Hello Mark,
This is another example of dealers not reading and understanding the details of the manufacturers detailed instructions, and then passing on incorrect advice.
Strange as it may seem, all though you purchase your caravan from your seller, the seller is only liable for the warranty established under the Sale of Goods Act. They have no liability or authority under the Manufactures guarantee, which is a separate contract between the caravan owner and the caravan manufacturer.
(When you have any repairs done under a manufacturers guarantee, the dealer is not under your instructions, but acting as a sub contractor and under instructions from the manufacturer.)
The caravan manufacture gift you the 'manufactures guarantee' but it is dependent on you purchasing a caravan. Because the guarantee is not a legal requirement (unlike the warranty), manufactures can and do place a number of clauses into its terms and conditions. These can be as tight as they wish to make them, and may include inflexible criteria for certain actions such as services.
The dealer was wrong on two counts.

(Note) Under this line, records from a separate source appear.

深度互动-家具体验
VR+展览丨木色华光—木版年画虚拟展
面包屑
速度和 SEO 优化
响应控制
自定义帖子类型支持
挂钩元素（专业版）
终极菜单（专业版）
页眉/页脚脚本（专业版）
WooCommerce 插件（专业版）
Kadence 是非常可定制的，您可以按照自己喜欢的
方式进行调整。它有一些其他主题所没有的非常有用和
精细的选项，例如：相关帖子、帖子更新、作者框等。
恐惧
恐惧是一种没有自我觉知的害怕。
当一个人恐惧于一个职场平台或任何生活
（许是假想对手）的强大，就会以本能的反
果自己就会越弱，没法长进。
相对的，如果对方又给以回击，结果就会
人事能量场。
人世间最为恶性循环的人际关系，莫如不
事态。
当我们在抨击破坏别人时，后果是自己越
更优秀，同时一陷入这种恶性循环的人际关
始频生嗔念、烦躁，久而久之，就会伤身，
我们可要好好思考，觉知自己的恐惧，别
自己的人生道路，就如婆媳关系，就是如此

Fundamentally the seller has no title to vary the terms of the manufacturers guarantee, and the actual advice was faulty.
I suspect you were given this advice verbally, and whilst in UK consumer law a verbal agreement is in theory at least as valid as a written document, in practice it is very difficult to prove unless you have independent witnesses to the conversation who understood by what they heard that an agreement had been made. Otherwise its your word against someone else's. Its then down to who is more believable.

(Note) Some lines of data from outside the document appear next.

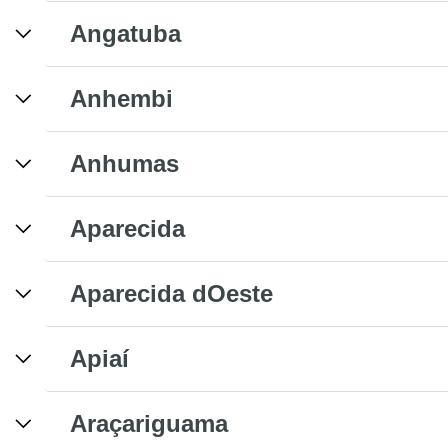
Angatuba
Anhembi
Anhumas
Aparecida
Aparecida dOeste
Apiaí
Araçariguama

On the other hand, if you can have that conversation corroborated by an independent witness, or it was given to you in writing from your dealer, then they have no leg to stand on, and in theory you could make them liable for any loss of use of the manufacturers guarantee due to missed service.

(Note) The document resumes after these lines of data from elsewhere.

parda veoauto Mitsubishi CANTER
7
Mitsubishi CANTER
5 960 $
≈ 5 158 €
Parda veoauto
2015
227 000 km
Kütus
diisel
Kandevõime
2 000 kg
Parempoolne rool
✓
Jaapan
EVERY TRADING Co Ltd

Just as an example, I purchased a second hand car from a main dealer. As part of the deal I agreed to take out a mechanical breakdown insurance policy on the vehicle. I was given a policy booklet, which had a multipart carbonless policy application form in the back which the dealer filled in and stamped all the pages and took the top two copies, one for them selves and one to be sent off to the insurer. The copies already had a policy number printed on them.
It was just as well that I did, because it had a major mechanical fault. I duly contacted the insurance company, and was surprised to be told that no such policy existed, even though I had the receipt for payment and a policy booklet with a policy number. The dealer at first denied all knowledge of the policy and declined any liability.
Having got the customers copy of both the sales receipt and stamped insurance policy I pointed out to the dealer that I had paid for the policy (as itemised on the receipt) but the insurer had not received any payment. Now either it was a genuine mistake that the dealer had not sent the documentation or it was fraud. They suddenly started to take notice when I started to talk about trading standards and sale of goods.